And what a powerful difference it is. But the “elephant in the room” so to speak regarding this difference is not necessarily a difference in leadership, ergo a difference between how a boss and a leader behaves.
The difference is in perception. How you are perceived by your crowd, team, subordinates, colleagues and peers can make or break your career.
The most competent man can have a sorely hard time getting ahead simply by being perceived as incompetent or weak and an incompetent man can “live in the fast lane” simply by the power of being perceived as amazingly good and deserving of his authority. To further add emphasis on this, you need only look at politics and especially presidents. Some arguably extremely incompetent people thrive on the perception of the masses that they are actually great and noble leaders.

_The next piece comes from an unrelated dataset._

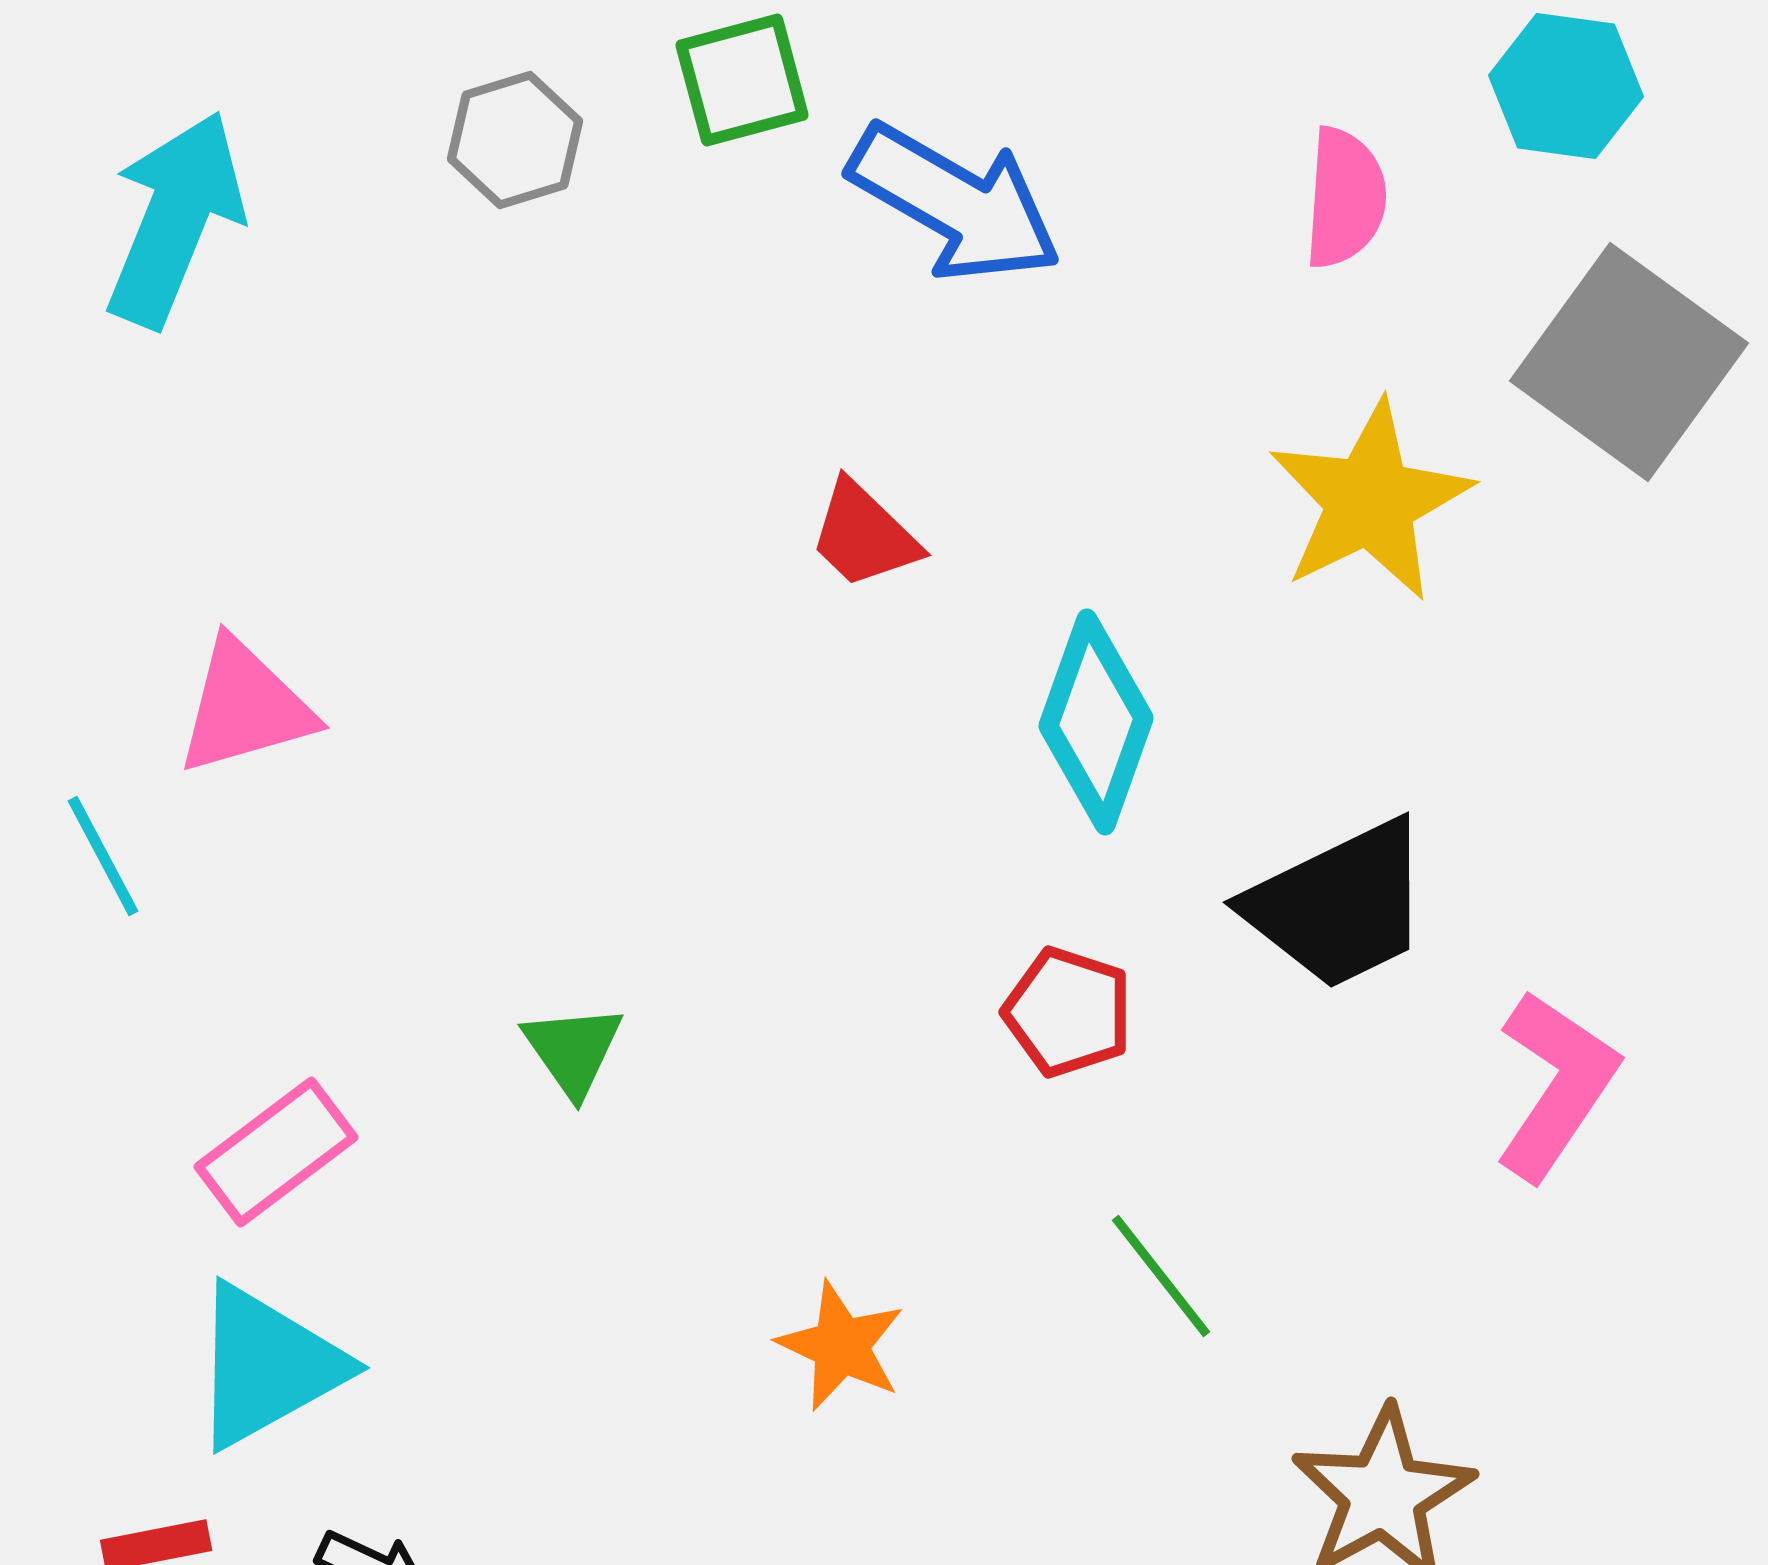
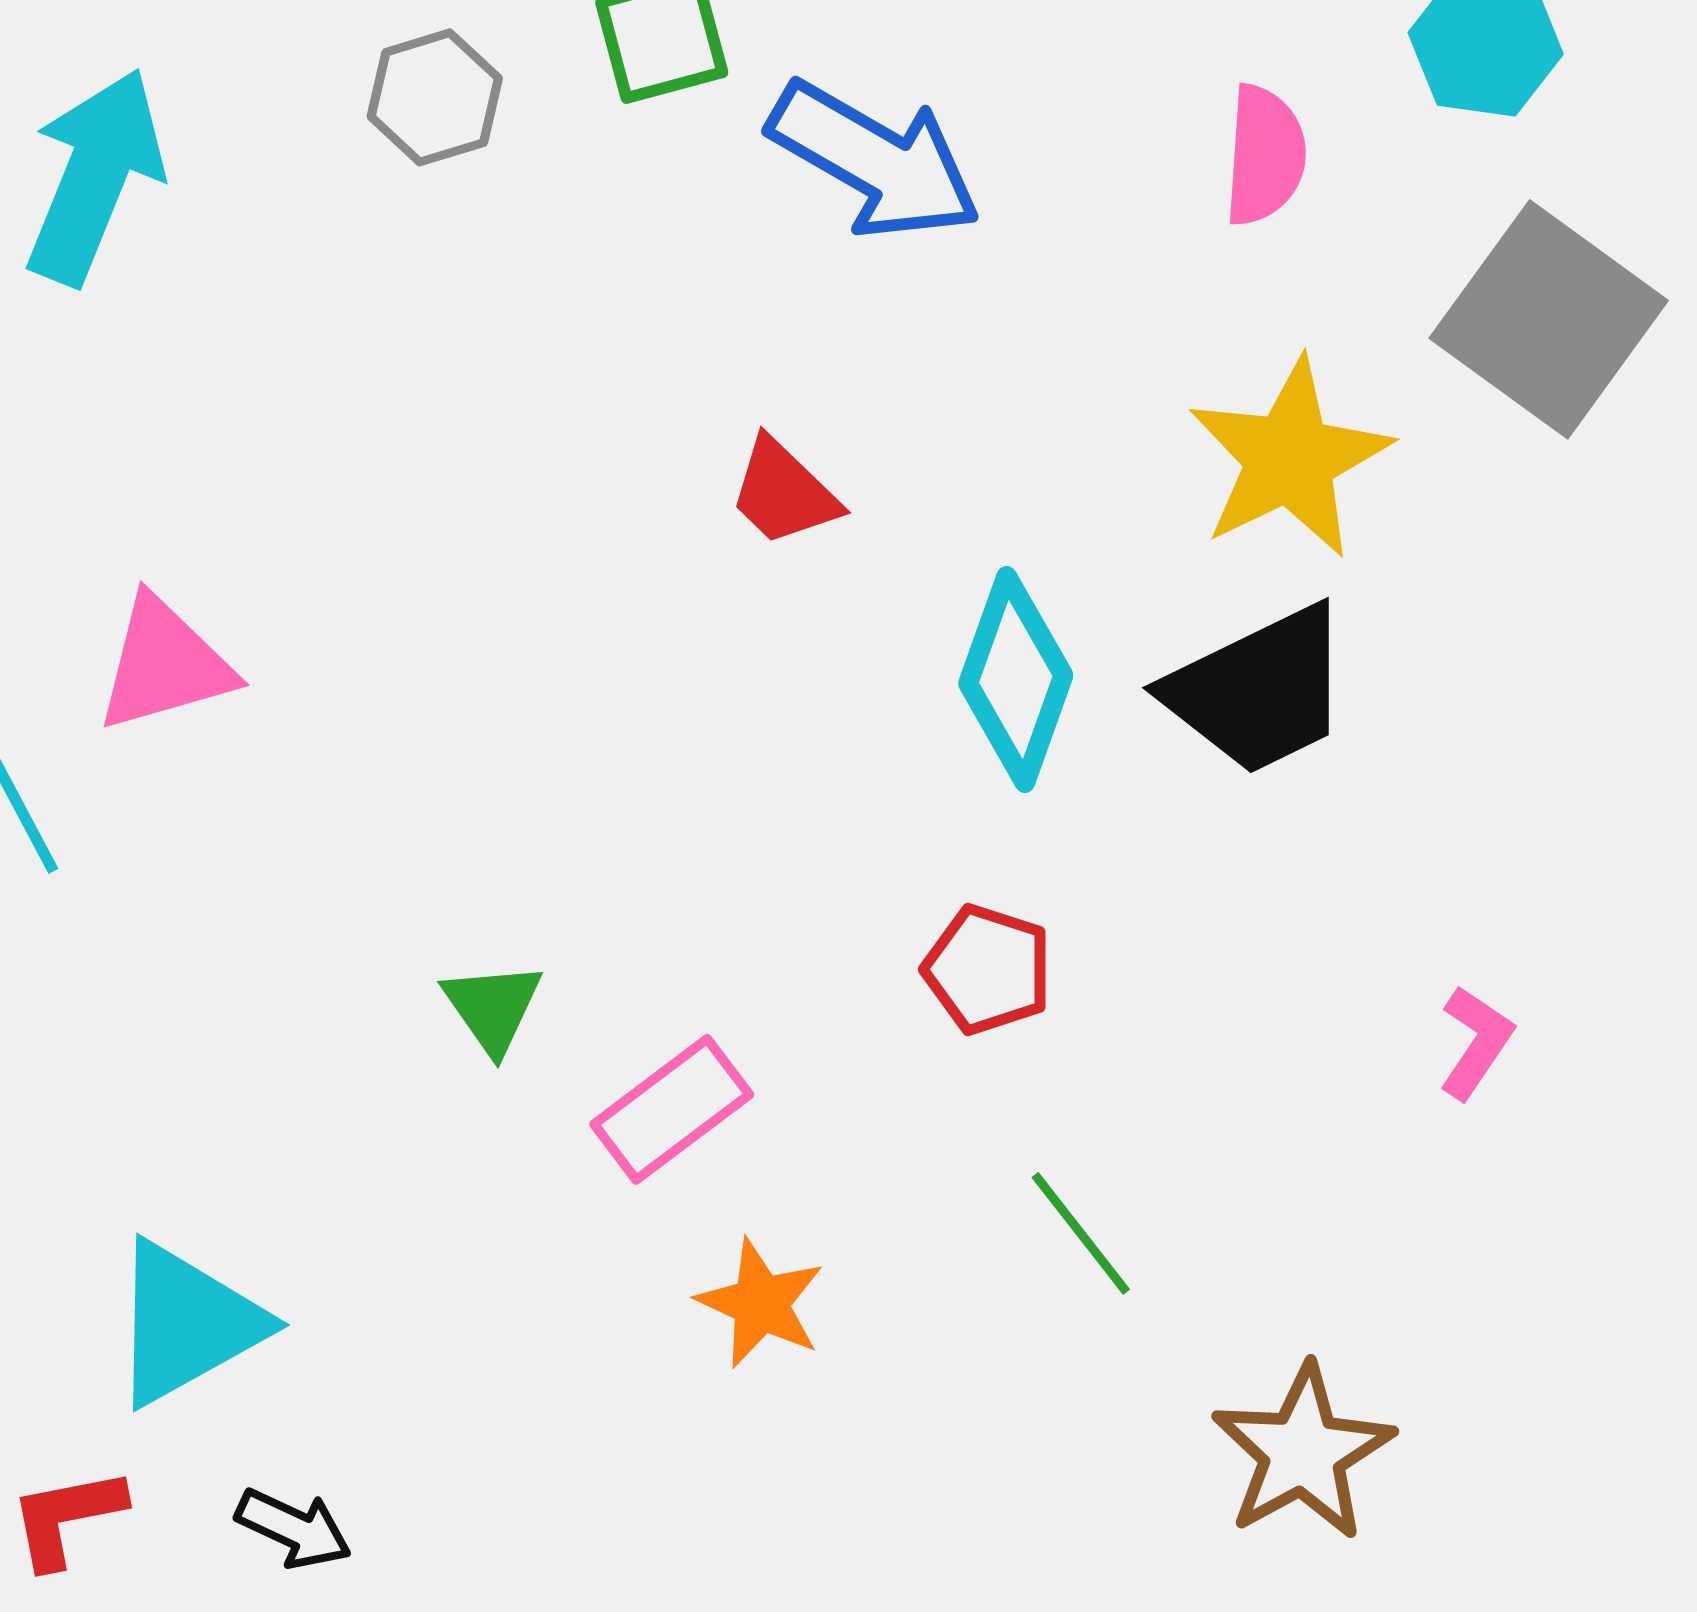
black trapezoid: (1339, 905) -> (1259, 690), moved
pink L-shape: (1556, 1085) -> (1476, 1042), size x0.6
pink rectangle: (276, 1152) -> (672, 1109), moved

And one driving factor behind this perception is the language used.
Choosing to speak better, to select how you word your thoughts and better still, to carefully select how you word out your requests and requirements of others can make or break your career.
Put emphasis on pluralization. Try to always make tasks seem and feel like a team effort, and always remind people that you too are part of the same team.
People tend to row better and in unison when they know they are in the same boat together. As such, always accept responsibility for the team shortcomings, not just the successes. Shield your team from the bad and share with them the laurels of success. You’ll go far.
Phrases such as “Can we do this?” or “How do you feel about trying this task” or “I need your help with a task, can we do it together?” make the decision making process feel more inclusive even though, ultimately, it is you who lays out work and not the way around.
The way you do things is just as important as the things you do.